I would be happy to get some help. I have to analyse bacterial and fungal microbial 454 sequences and for the fungi the ITS region (primer: ITS1F and ITS4) has been sequenced. Now I don´t know to which database I should align my sequences? This question came up before but I couldn´t find an answer that helps me what makes me worried that there doesn´t exist one? Can I not align my sequences and filter them and blast the OTUs later? If yes, which program should I use for that? MEGAN?
Possibly somebody has experience with that and would be so kind to give me advice! That would be soooo great!
I´d suggest using the UNITE database - it has recently been implemented in Qiime. Of course, you can cluster and align your sequences and blast later - that should not be a problem whatever the programme. If you wish, I´m sure you could use MEGAN for that. I myself have predominantly used MOTHUR, and I think it´s a good guess that most people here will be more familiar with the latter, too (in case you need further help/suggestions). Hope this was of any use!
Thank you very much for your answer! I tried to align to the UNITE database and I tried it also without aligning my sequences and I can trim them normally but after the filter.seqs command I get the error message
“Sequences are not all the same length, please correct” in both cases.
I didn´t have any problems with my 16S sequences during this step.

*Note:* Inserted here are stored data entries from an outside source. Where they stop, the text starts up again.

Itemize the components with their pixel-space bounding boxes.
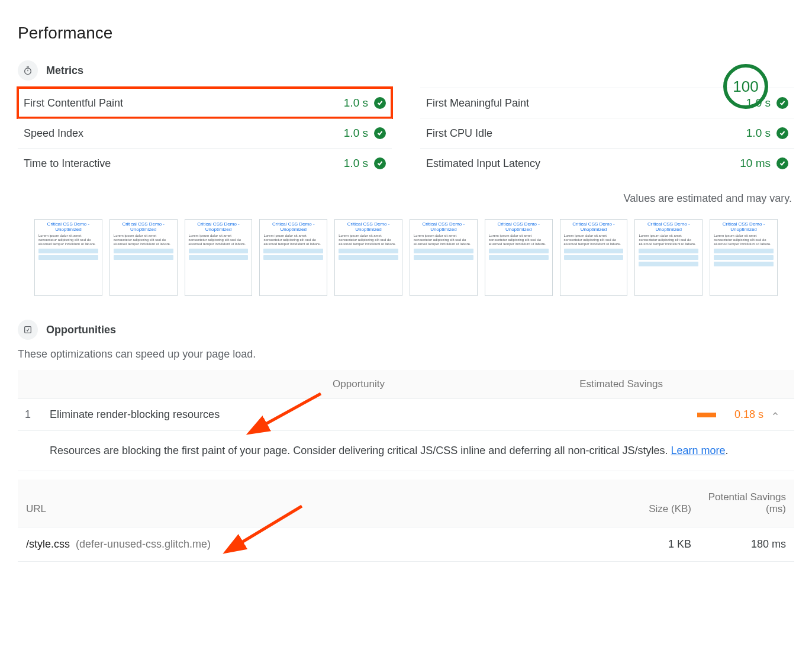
check-icon [776,127,788,139]
filmstrip: Critical CSS Demo - Unoptimized Lorem ip… [34,219,778,296]
filmstrip-frame: Critical CSS Demo - Unoptimized Lorem ip… [34,219,102,296]
resource-url: /style.css (defer-unused-css.glitch.me) [26,538,597,551]
opportunity-name: Eliminate render-blocking resources [50,408,586,421]
check-icon [776,157,788,169]
filmstrip-frame: Critical CSS Demo - Unoptimized Lorem ip… [710,219,778,296]
metric-name: First Meaningful Paint [426,97,529,110]
col-size: Size (KB) [597,503,691,515]
learn-more-link[interactable]: Learn more [671,445,726,456]
metric-row[interactable]: First CPU Idle 1.0 s [420,118,794,148]
resource-host: (defer-unused-css.glitch.me) [76,538,211,550]
filmstrip-frame: Critical CSS Demo - Unoptimized Lorem ip… [109,219,178,296]
filmstrip-frame: Critical CSS Demo - Unoptimized Lorem ip… [185,219,253,296]
metric-name: Time to Interactive [24,157,111,170]
metric-row[interactable]: Speed Index 1.0 s [18,118,392,148]
stopwatch-icon [18,60,38,81]
filmstrip-frame: Critical CSS Demo - Unoptimized Lorem ip… [334,219,402,296]
filmstrip-frame: Critical CSS Demo - Unoptimized Lorem ip… [634,219,703,296]
metric-name: Estimated Input Latency [426,157,540,170]
metric-name: Speed Index [24,127,83,140]
col-savings: Estimated Savings [402,378,734,390]
metric-value: 1.0 s [344,157,368,170]
metric-value: 1.0 s [746,127,771,140]
check-icon [776,97,788,109]
page-title: Performance [18,24,794,43]
opportunities-table-header: Opportunity Estimated Savings [18,370,794,399]
col-opportunity: Opportunity [50,378,402,390]
metric-value: 1.0 s [344,96,368,110]
resource-path: /style.css [26,538,70,550]
opportunities-icon [18,320,38,340]
check-icon [374,157,386,169]
opportunities-description: These optimizations can speed up your pa… [18,348,794,361]
opportunity-value: 0.18 s [716,408,763,421]
filmstrip-frame: Critical CSS Demo - Unoptimized Lorem ip… [410,219,478,296]
col-url: URL [26,503,597,515]
opportunity-detail: Resources are blocking the first paint o… [18,431,794,471]
filmstrip-frame: Critical CSS Demo - Unoptimized Lorem ip… [485,219,553,296]
opportunities-title: Opportunities [46,324,116,336]
col-potential-savings: Potential Savings (ms) [691,491,786,515]
metric-row[interactable]: Estimated Input Latency 10 ms [420,148,794,178]
check-icon [374,97,386,109]
savings-bar [586,413,716,417]
metrics-title: Metrics [46,65,83,77]
metrics-grid: First Contentful Paint 1.0 s First Meani… [18,88,794,178]
score-gauge: 100 [723,64,768,109]
metric-name: First Contentful Paint [24,97,123,110]
metric-value: 10 ms [740,157,771,170]
opportunity-row[interactable]: 1 Eliminate render-blocking resources 0.… [18,399,794,431]
check-icon [374,127,386,139]
metric-value: 1.0 s [344,127,368,140]
resources-table-header: URL Size (KB) Potential Savings (ms) [18,480,794,527]
metrics-header: Metrics [18,60,794,81]
metric-row[interactable]: Time to Interactive 1.0 s [18,148,392,178]
metric-name: First CPU Idle [426,127,492,140]
resource-size: 1 KB [597,538,691,551]
filmstrip-frame: Critical CSS Demo - Unoptimized Lorem ip… [560,219,628,296]
resource-savings: 180 ms [691,538,786,551]
opportunities-header: Opportunities [18,320,794,340]
opportunity-detail-text: Resources are blocking the first paint o… [50,445,671,456]
metrics-footnote: Values are estimated and may vary. [20,192,792,205]
resource-row: /style.css (defer-unused-css.glitch.me) … [18,527,794,562]
chevron-up-icon[interactable] [763,410,787,420]
metric-row[interactable]: First Contentful Paint 1.0 s [18,88,392,118]
opportunity-index: 1 [25,408,50,421]
filmstrip-frame: Critical CSS Demo - Unoptimized Lorem ip… [259,219,327,296]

Oh, that is right - you may not actualy be doinf anything wrong, it´s merely the UNITE sequences that are not aligned. That is a problem, indeed - I have heard others complain about that in MOTHUR. The problem is that the diversity is so high in fungal ITS, also with respect to the lentgh variation, that it is practically unalignable across the entire kingdom. I am not sufficiently familiar with MOTHUR to suggest a best way out of this, unfortunately. You could try and mail the people in Tartu (Leho Tedersoo, Mohamed Bahram) and inquire about it - they have a rich experience both in analysis of 454 data and maintenance of the UNITE database. Sorry not to be of more help.
So here’s a theory question for ITS folks… If I single the ITS from a single fungus, how many different ITS sequences will I get? At least in the Bacteria, if there are multiple copies of the 16S rRNA gene (e.g. E coli), you’ll get several different 16S-23S fragment types that vary in length and sequence.
So the basic question is:
Given that Fungal ITS is not appropriate for alignment, can we use MOTHUR without aligning?
There are a lot of different questions floating around the forums that hit this question, but I don’t find any definitive answer.
Note, 454 is history, so most of us are talking Illumina, and thus, potentially, a lot more sequences (millions, not hundreds of thousands).
I would be most appreciative of any answers.
You might try running pre.cluster with unaligned sequences and use align=needleman and diffs=2 (or 3). This will generate pairwise alignments, and should go a bit faster. Also, be sure that you are using a group or count file when you run this. This is a new feature within the latest release of mothur.
I haven’t come up with an ITS script for illumina data yet. 454-I’d use mothur to ssh flows and precluster, then use crunchclust (or uclust) to cluster, do a little text editing to convert to a shared file and bring it back into mothur for the diversity measures.
Pat, your question about number of ITS per organism is important but I haven’t found an answer. Have you?